Deep radiomic signature with immune cell markers predicts the survival of glioma patients
Ahmad Chaddad, Paul Daniel Mingli Zhang, Saima Rathore, Paul Sargos,, Christian Desrosiers, Tamim Niazi

TL;DR
This study introduces deep radiomic features derived from MRI scans that correlate with immune cell markers and predict survival in glioma patients, offering a non-invasive biomarker for treatment response.
Contribution
The paper presents a novel deep radiomic feature extraction method from CNNs that links MRI tumor textures to immune markers and survival outcomes in glioma patients.
Findings
High correlation between DRFs and immune cell markers.
Significant survival prediction accuracy with AUC of 72%.

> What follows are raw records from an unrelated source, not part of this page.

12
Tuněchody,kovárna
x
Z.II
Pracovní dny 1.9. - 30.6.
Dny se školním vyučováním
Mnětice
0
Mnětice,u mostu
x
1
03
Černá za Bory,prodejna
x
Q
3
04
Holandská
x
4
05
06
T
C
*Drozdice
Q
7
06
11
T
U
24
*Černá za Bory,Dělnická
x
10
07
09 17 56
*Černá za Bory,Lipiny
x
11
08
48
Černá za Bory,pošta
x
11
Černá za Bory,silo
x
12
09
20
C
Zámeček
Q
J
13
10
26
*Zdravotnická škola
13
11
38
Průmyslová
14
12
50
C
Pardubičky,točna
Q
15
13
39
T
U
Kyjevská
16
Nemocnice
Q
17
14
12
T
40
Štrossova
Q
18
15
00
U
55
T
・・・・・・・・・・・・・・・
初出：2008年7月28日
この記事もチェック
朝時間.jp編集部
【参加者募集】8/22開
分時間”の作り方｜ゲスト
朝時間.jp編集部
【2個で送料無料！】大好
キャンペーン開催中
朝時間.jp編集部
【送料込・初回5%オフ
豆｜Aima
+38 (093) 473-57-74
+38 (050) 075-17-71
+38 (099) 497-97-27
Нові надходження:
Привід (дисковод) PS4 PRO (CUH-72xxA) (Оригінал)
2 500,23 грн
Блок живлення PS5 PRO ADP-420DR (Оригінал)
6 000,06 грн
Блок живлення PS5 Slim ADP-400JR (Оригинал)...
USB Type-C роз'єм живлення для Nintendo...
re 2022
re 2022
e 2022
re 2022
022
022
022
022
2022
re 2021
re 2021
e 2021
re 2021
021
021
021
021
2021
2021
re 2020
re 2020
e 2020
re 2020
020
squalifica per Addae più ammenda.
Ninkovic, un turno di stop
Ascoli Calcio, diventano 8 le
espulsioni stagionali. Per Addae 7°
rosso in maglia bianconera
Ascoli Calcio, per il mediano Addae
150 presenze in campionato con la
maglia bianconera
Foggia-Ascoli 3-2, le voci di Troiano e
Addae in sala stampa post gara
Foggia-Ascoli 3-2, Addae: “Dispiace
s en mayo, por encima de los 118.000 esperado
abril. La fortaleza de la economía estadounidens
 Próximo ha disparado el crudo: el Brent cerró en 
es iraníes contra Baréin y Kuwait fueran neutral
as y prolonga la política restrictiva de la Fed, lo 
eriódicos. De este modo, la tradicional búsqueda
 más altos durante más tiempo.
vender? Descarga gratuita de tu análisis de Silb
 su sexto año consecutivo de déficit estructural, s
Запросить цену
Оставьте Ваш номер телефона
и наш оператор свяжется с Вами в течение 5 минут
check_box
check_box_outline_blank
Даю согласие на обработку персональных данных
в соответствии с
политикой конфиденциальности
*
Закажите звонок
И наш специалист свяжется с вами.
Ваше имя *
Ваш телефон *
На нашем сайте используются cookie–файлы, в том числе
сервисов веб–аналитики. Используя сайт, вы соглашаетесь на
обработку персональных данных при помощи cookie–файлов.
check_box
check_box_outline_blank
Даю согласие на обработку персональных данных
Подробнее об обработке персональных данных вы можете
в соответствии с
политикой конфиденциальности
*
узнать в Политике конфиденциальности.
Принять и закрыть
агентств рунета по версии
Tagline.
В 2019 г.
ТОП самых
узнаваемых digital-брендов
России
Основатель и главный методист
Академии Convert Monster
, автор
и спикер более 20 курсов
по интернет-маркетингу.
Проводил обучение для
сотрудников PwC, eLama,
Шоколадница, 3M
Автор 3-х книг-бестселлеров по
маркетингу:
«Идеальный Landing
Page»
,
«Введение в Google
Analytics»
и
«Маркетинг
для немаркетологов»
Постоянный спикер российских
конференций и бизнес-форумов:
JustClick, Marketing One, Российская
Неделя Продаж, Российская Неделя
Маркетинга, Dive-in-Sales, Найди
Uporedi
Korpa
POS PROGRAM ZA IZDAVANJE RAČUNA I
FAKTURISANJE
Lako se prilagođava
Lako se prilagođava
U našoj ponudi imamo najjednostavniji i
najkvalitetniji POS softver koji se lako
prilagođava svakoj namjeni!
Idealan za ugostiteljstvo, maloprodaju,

DRFs improve non-invasive prognosis of glioma patients.
Abstract
Imaging biomarkers offer a non-invasive way to predict the response of immunotherapy prior to treatment. In this work, we propose a novel type of deep radiomic features (DRFs) computed from a convolutional neural network (CNN), which capture tumor characteristics related to immune cell markers and overall survival. Our study uses four MRI sequences (T1-weighted, T1-weighted post-contrast, T2-weighted and FLAIR) with corresponding immune cell markers of 151 patients with brain tumor. The proposed method extracts a total of 180 DRFs by aggregating the activation maps of a pre-trained 3D-CNN within labeled tumor regions of MRI scans. These features offer a compact, yet powerful representation of regional texture encoding tissue heterogeneity. A comprehensive set of experiments is performed to assess the relationship between the proposed DRFs and immune cell markers, and measure their…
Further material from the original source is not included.